Cultivating An Audience

For Call of The Valley, Bombay Perfumery and others hoping to make a mark in India’s growing fragrance movement, educating consumers about Indian ingredients, their applications in the global perfuming world and the country’s own perfume-making traditions are critical to customer awareness.

“The appeal of homegrown fragrance brands lies in the ingredients they use,” said Gopal Asthana, CEO of online retailer Tata Cliq. The e-tailer was one of the early stockists of Bombay Perfumery, adding the label to its luxe category, to automatically filter through to a customer with more disposable income. Bombay Perfumery’s perfumes are priced between INR 3,900($47) and 4,100 ($49) with the brand’s Chai Musk sold at INR 4,100 ($49) — a price that has remained unchanged since 2016. In comparison, a similar size bottle of Chanel No.5 retails for approx $172. Some of the brand’s other stockists include boutique stores such as Paper Boat Collective in Goa, One Zero Eight by Save The Loom in Kochi, Dhora in Jaipur, Bombaim in Kolkata and Naushad Ali in Puducherry, where a demand for homegrown brands is increasing with a rise in purchasing power.

But premium shelf space in brick-and-mortar stores or prime spots on e-commerce platforms like Nykaa or Tira Beauty are typically reserved for established international labels, which poses a challenge for upcoming brands hoping to find distribution, said Gandhi. This has encouraged emerging fragrance brands to create pathways for themselves.

For LilaNur, it was an outside-in approach that enabled greater awareness in its home country. In 2021, the brand launched at Bergdorf Goodman, Harrods, Neiman Marcus and Moda Operandi before bringing it back to its home market in Dec. 2023. For its Indian launch, co-founder Anita Lal created dedicated shops in two of her Mumbai and Delhi Good Earth lifestyle stores, along with the store’s web boutique. LilaNur will be launching in a third Good Earth store in Mumbai later this year.

“While the luxury perfume markets in London, New York and India share some commonalities, such as a desire for quality and exclusivity, there are substantial differences in terms of consumer behaviour, preferences, brand presence and market maturity,” said Lal. ”The markets in London and New York are more established and diverse, while the Indian market, whilst growing rapidly, is still nascent and developing.”

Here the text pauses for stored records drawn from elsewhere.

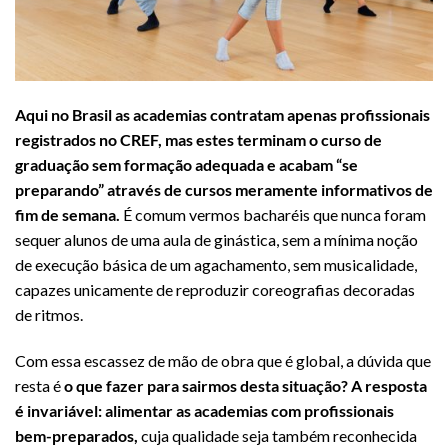
Aqui no Brasil as academias contratam apenas profissionais
registrados no CREF, mas estes terminam o curso de
graduação sem formação adequada e acabam “se
preparando” através de cursos meramente informativos de
fim de semana.
É comum vermos bacharéis que nunca foram
sequer alunos de uma aula de ginástica, sem a mínima noção
de execução básica de um agachamento, sem musicalidade,
capazes unicamente de reproduzir coreografias decoradas
de ritmos.
Com essa escassez de mão de obra que é global, a dúvida que
resta é
o que fazer para sairmos desta situação? A resposta
é invariável: alimentar as academias com profissionais
bem-preparados,
cuja qualidade seja também reconhecida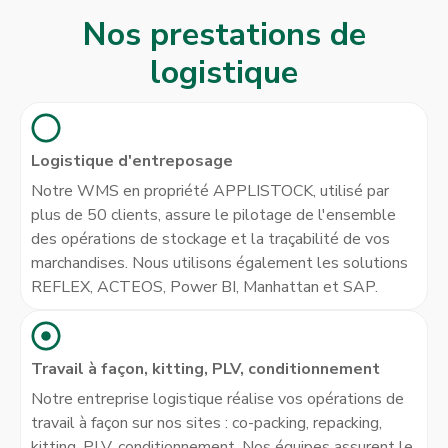
Nos prestations de
logistique
Logistique d'entreposage
Notre WMS en propriété APPLISTOCK, utilisé par
plus de 50 clients, assure le pilotage de l'ensemble
des opérations de stockage et la traçabilité de vos
marchandises. Nous utilisons également les solutions
REFLEX, ACTEOS, Power BI, Manhattan et SAP.
Travail à façon, kitting, PLV, conditionnement
Notre entreprise logistique réalise vos opérations de
travail à façon sur nos sites : co-packing, repacking,
kitting, PLV, conditionnement. Nos équipes assurent le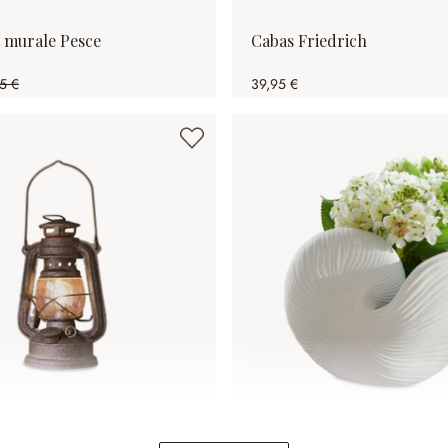
 murale Pesce
Cabas Friedrich
5 €
39,95 €
81%spared)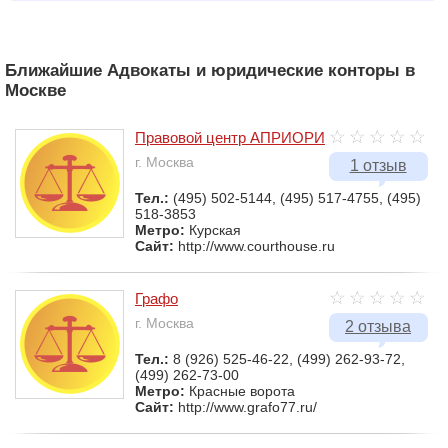
Ближайшие Адвокаты и юридические конторы в
Москве
Правовой центр АПРИОРИ
г. Москва
1 отзыв
Тел.:
(495) 502-5144, (495) 517-4755, (495)
518-3853
Метро:
Курская
Сайт:
http://www.courthouse.ru
Графо
г. Москва
2 отзыва
Тел.:
8 (926) 525-46-22, (499) 262-93-72,
(499) 262-73-00
Метро:
Красные ворота
Сайт:
http://www.grafo77.ru/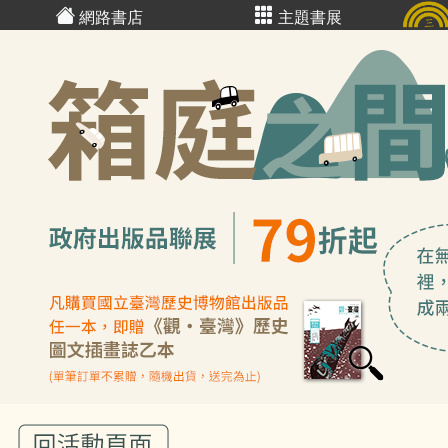
網路書店
主題書展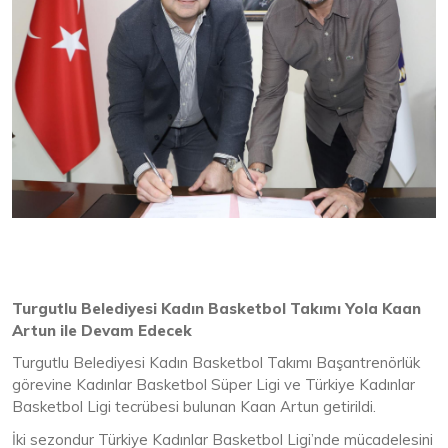
Turgutlu Belediyesi Kadın Basketbol Takımı Yola Kaan
Artun ile Devam Edecek
Turgutlu Belediyesi Kadın Basketbol Takımı Başantrenörlük
görevine Kadınlar Basketbol Süper Ligi ve Türkiye Kadınlar
Basketbol Ligi tecrübesi bulunan Kaan Artun getirildi.
İki sezondur Türkiye Kadınlar Basketbol Ligi’nde mücadelesini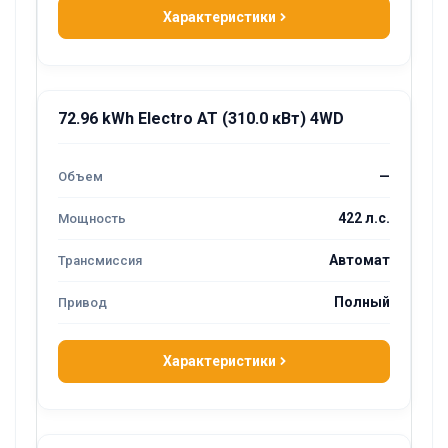
Характеристики
72.96 kWh Electro AT (310.0 кВт) 4WD
—
422 л.с.
Автомат
Полный
Характеристики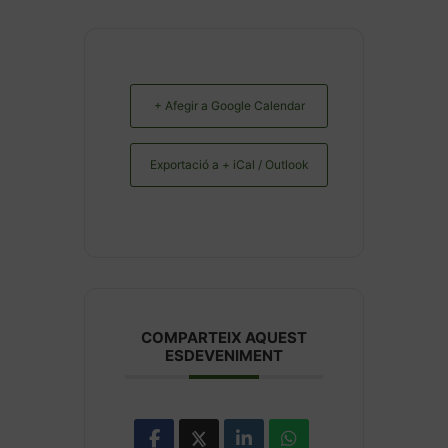
+ Afegir a Google Calendar
Exportació a + iCal / Outlook
COMPARTEIX AQUEST
ESDEVENIMENT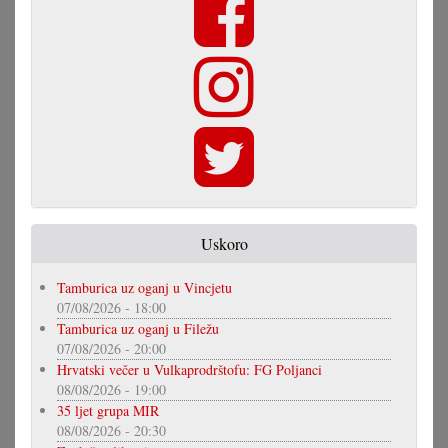
Uskoro
Tamburica uz oganj u Vincjetu
07/08/2026 - 18:00
Tamburica uz oganj u Filežu
07/08/2026 - 20:00
Hrvatski večer u Vulkaprodrštofu: FG Poljanci
08/08/2026 - 19:00
35 ljet grupa MIR
08/08/2026 - 20:30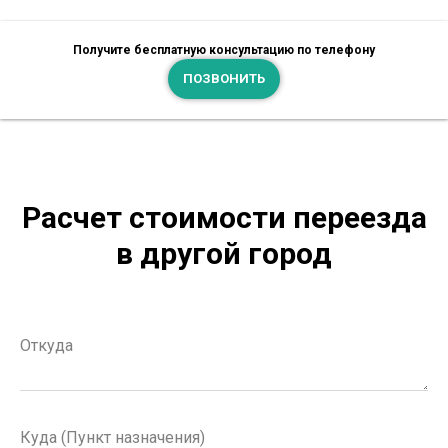
Получите бесплатную консультацию по телефону
ПОЗВОНИТЬ
Расчет стоимости переезда
в другой город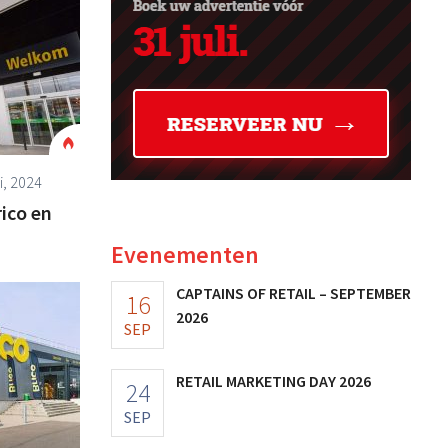
i, 2024
rico en
Evenementen
CAPTAINS OF RETAIL – SEPTEMBER
16
2026
SEP
RETAIL MARKETING DAY 2026
24
SEP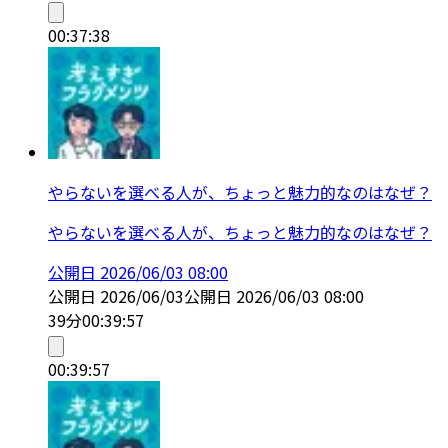
00:37:38
やらないを選べる人が、ちょっと魅力的なのはなぜ？
やらないを選べる人が、ちょっと魅力的なのはなぜ？
公開日
2026/06/03 08:00
公開日
2026/06/03
公開日
2026/06/03 08:00
39分
00:39:57
00:39:57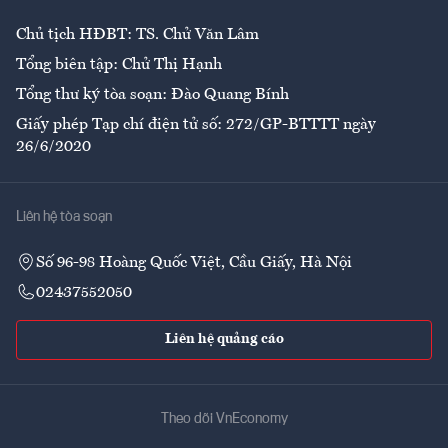
Chủ tịch HĐBT: TS. Chử Văn Lâm
Tổng biên tập: Chử Thị Hạnh
Tổng thư ký tòa soạn: Đào Quang Bính
Giấy phép Tạp chí điện tử số: 272/GP-BTTTT ngày
26/6/2020
Liên hệ tòa soạn
Số 96-98 Hoàng Quốc Việt, Cầu Giấy, Hà Nội
02437552050
Liên hệ quảng cáo
Theo dõi VnEconomy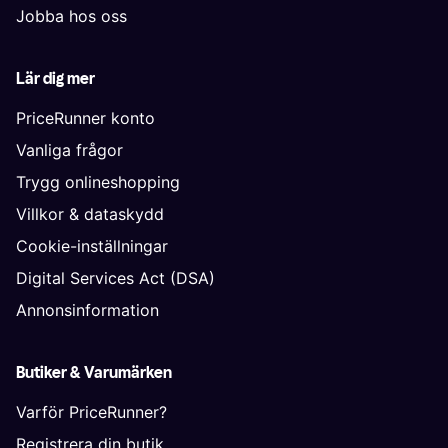
Jobba hos oss
Lär dig mer
PriceRunner konto
Vanliga frågor
Trygg onlineshopping
Villkor & dataskydd
Cookie-inställningar
Digital Services Act (DSA)
Annonsinformation
Butiker & Varumärken
Varför PriceRunner?
Registrera din butik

Bombay Perfumery and Call of The Valley sell primarily on their own e-commerce platforms and a handful of third-party boutiques. Sensory experiences that spotlight Indian ingredients in food and fragrance, and pop-ups in cities outside of metros have been ways brands are cultivating their growing audiences. For example, Bombay Perfumery typically pairs perfume-making experiences with commercial endeavours. At Le Mill in Mumbai in 2019, the store space was used to host an evening of chocolate and perfume sampling; the brand even collaborated with Chef Pratik Bakhtiani of Ether Atelier to make chocolates using several ingredients from Bombay Perfumery scents.

“Like with anything, I think one has a finer appreciation for something when you know the painstaking effort and labour of love that has gone into making it,” said Lal. “I believe people are more likely to connect to a fragrance when they know the memories, culture and heritage it holds in its scent. This is a great time for brands like ours to be at the forefront of educating people about India’s giant contribution to perfumery and its olfactive heritage that runs very deep in the country and beyond.”